▶ _INSTRUCTIONS TO FOLLOW_: Retype the records that come next, word for word.
···
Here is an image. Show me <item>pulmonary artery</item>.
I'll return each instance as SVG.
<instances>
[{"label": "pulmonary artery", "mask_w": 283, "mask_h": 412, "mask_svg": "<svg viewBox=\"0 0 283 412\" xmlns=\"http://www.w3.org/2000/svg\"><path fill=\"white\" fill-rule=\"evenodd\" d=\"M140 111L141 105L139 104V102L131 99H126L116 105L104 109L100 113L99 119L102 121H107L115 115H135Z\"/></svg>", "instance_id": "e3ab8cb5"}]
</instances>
···
▶ _ANSWER_:
Here is an image. Show me <item>pulmonary artery</item>.
I'll return each instance as SVG.
<instances>
[{"label": "pulmonary artery", "mask_w": 283, "mask_h": 412, "mask_svg": "<svg viewBox=\"0 0 283 412\" xmlns=\"http://www.w3.org/2000/svg\"><path fill=\"white\" fill-rule=\"evenodd\" d=\"M140 111L141 105L139 104V102L131 99H126L116 105L104 109L100 113L99 119L102 121H107L115 115H135Z\"/></svg>", "instance_id": "e3ab8cb5"}]
</instances>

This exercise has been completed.